Apache HBase

Sunday April 09, 2017

Accordion: Developer View of In-Memory Compaction

by Anastasia Braginsky (HBase Committer), Eshcar Hillel (HBase Committer) and Edward Bortnikov (Contributor) of Yahoo! Research

In-memory compaction (Accordion project) demonstrated sizable improvement in HBase’s write amplification and read/write performance. In this post, we describe the design behind Accordion’s algorithms, and how it fits within the HBase internals.

What’s New

Accordion affects the regionserver package. Its centerpiece component is the CompactingMemStore class, which inherits from AbstractMemStore, and is sibling to DefaultMemStore. In contrast with DefaultMemStore, which maintains a monolithic dynamic (mutable) index to cell storage, CompactingMemStore manages multiple indexes, ordered by creation time. The youngest index is mutable, whereas the rest are immutable.

Cell indexes are implemented as descendants of the CellSet class that provides the basic NavigableMap access to cells. In addition to the traditional ConcurrentSkipListMap mutable index, Accordion introduces an immutable CellArrayMap index - a space-efficient ordered array that uses binary search. CellArrayMap is allocated on heap.

Accordion introduces the Segment abstraction, which encapsulates the combination of the CellSet and associated metadata (time range tracker, MSLAB reference, size counters, etc.). Beforehand, these (gory) details were managed directly by the MemStore. The abstract Segment class manages a single CellSet and its metadata. It has two subclasses:  MutableSegment and ImmutableSegment. The latter can either manage an immutable CellSet, or provide a read-only wrapper to a mutable CellSet. The CompositeImmutableSegment class extends ImmutableSegment; it provides a similar API for a fixed set of segments.

Segment’s are scannable. The traversal is provided by the SegmentScanner class that implements the KeyValueScanner interface. SegmentScanner exploits the NavigableMap API implemented by the CellSet encapsulated by the segment.

CompactingMemStore manages one MutableSegment (in what follows, active) and multiple ImmutableSegment’s. It supports the top-level scan mechanism via a list of SegmentScanner’s, each referring to one segment. In this context, the MemStoreScanner class became deprecated and was eliminated in HBase 2.0.

Figure 1 depicts the Segment and cell index (NavigableMap) class hierarchies.


Figure 1. Segment and cell index (NavigableMap) class hierarchies.

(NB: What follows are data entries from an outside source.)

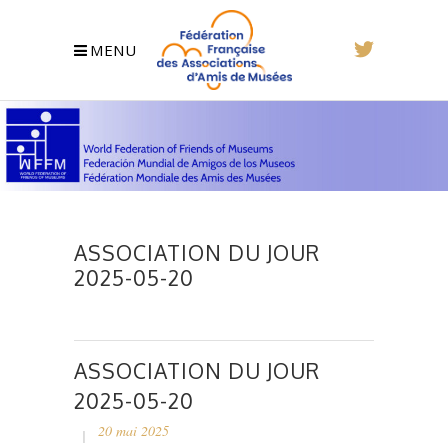
MENU
ASSOCIATION DU JOUR
2025-05-20
ASSOCIATION DU JOUR
2025-05-20
20 mai 2025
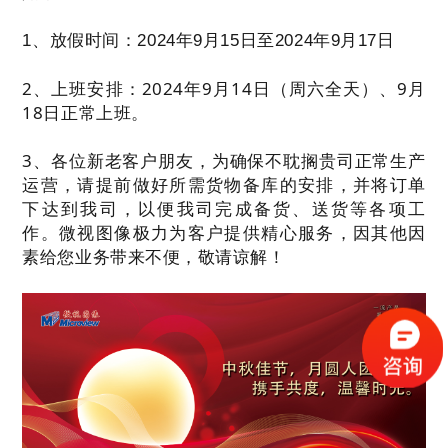
1、放假时间：2024年9月15日至2024年9月17日
2、上班安排：2024年9月14日（周六全天）、9月
18日正常上班。
3、各位新老客户朋友，为确保不耽搁贵司正常生产
运营，请提前做好所需货物备库的安排，并将订单
下达到我司，以便我司完成备货、送货等各项工
作。微视图像极力为客户提供精心服务，因其他因
素给您业务带来不便，敬请谅解！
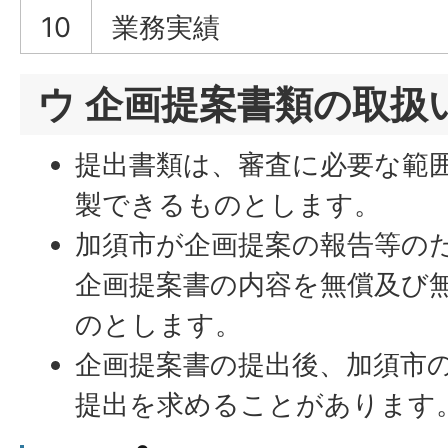
10
業務実績
ウ 企画提案書類の取扱
提出書類は、審査に必要な範
製できるものとします。
加須市が企画提案の報告等の
企画提案書の内容を無償及び
のとします。
企画提案書の提出後、加須市
提出を求めることがあります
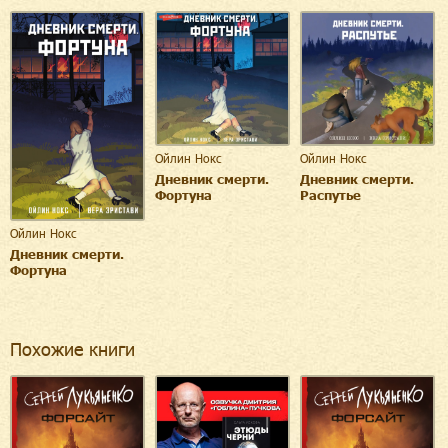
Ойлин Нокс
Ойлин Нокс
Дневник смерти.
Дневник смерти.
Фортуна
Распутье
Ойлин Нокс
Дневник смерти.
Фортуна
Похожие книги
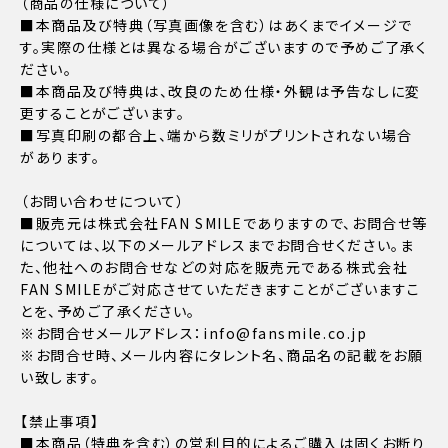
（商品の仕様について）
■本商品及び特典（写真画像を含む）はあくまでイメージで
す。実際の仕様とは異なる場合がございますので予めご了承く
ださい。
■本商品及び特典は、改良のため仕様・外観は予告なしに変
更することがございます。
■写真印刷の都合上、端から数ミリがプリントされない場合
があります。
（お問い合わせについて）
■販売元は株式会社FAN SMILEでありますので、お問合せ等
については、以下のメールアドレスまでお問合せください。ま
た、他社へのお問合せなどの対応を販売元である株式会社
FAN SMILEがご対応させていただきますことがございますこ
とを、予めご了承ください。
※お問合せメールアドレス：info@fansmile.co.jp
※お問合せ時、メール内容にタレント名、商品名の記載をお願
い致します。
【禁止事項】
■本商品（特典を含む）の営利目的によるご購入は固くお断り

Immutable segments are created upon in-memory flush. Following this, they travel through an interim pipeline (CompactionPipeline class) to the snapshot buffer from where they are flushed to disk, and finally released. Pipeline is accessed in parallel by multiple tasks; in what follows, we discuss how its thread-safety and correctness are guaranteed. The snapshot is simpler because its content never changes; it is implemented as CompositeImmutableSegment.  

In-memory flushes trigger in-memory compactions. The latter replace one or more segments in pipeline with semantically equivalent but more memory-efficient presentations. The MemStoreCompactor class is an algorithmic tool that implements the in-memory compaction policies. It uses the MemStoreSegmentsIterator helper class to traverse the segments. Figure 2 depicts the classes that implement in-memory compaction.


Figure 2. Classes that implement in-memory compaction.

The  StoreScanner class implements a consistent scan mechanism for HRegion. It maintains a heap of KeyValueScanner’s to merge the MemStore data with the on-disk HFile data. CompactingMemStore returns a subset of these scanners (list of SegmentScanner instances) for all its Segment’s.

MemStoreCompactor exploits the same mechanism, via the MemStoreSegmentsIterator helper; it only iterates through immutable segments. Figure 3 depicts the classes involved in in-memory compaction.


Figure 3. Classes involved in in-memory compaction.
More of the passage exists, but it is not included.